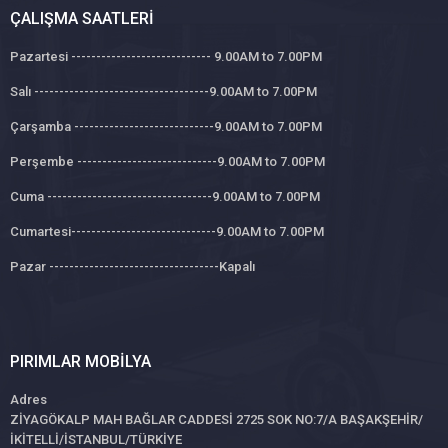
ÇALIŞMA SAATLERI
Pazartesi ---------------------------- 9.00AM to 7.00PM
Salı -----------------------------------9.00AM to 7.00PM
Çarşamba ----------------------------9.00AM to 7.00PM
Perşembe ----------------------------9.00AM to 7.00PM
Cuma ---------------------------------9.00AM to 7.00PM
Cumartesi-----------------------------9.00AM to 7.00PM
Pazar ----------------------------------Kapalı
PIRIMLAR MOBILYA
Adres
ZİYAGÖKALP MAH BAĞLAR CADDESİ 2725 SOK NO:7/A BAŞAKŞEHİR/
İKİTELLİ/İSTANBUL/TÜRKİYE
--------------------------------
How to complete this task:
Every line between the one that contains "Pazar ----------------------------------Kapalı" and the last line of the listing, both included, should be retyped exactly, with nothing else added.

Answer to this problem:
Pazar ----------------------------------Kapalı
PIRIMLAR MOBILYA
Adres
ZİYAGÖKALP MAH BAĞLAR CADDESİ 2725 SOK NO:7/A BAŞAKŞEHİR/
İKİTELLİ/İSTANBUL/TÜRKİYE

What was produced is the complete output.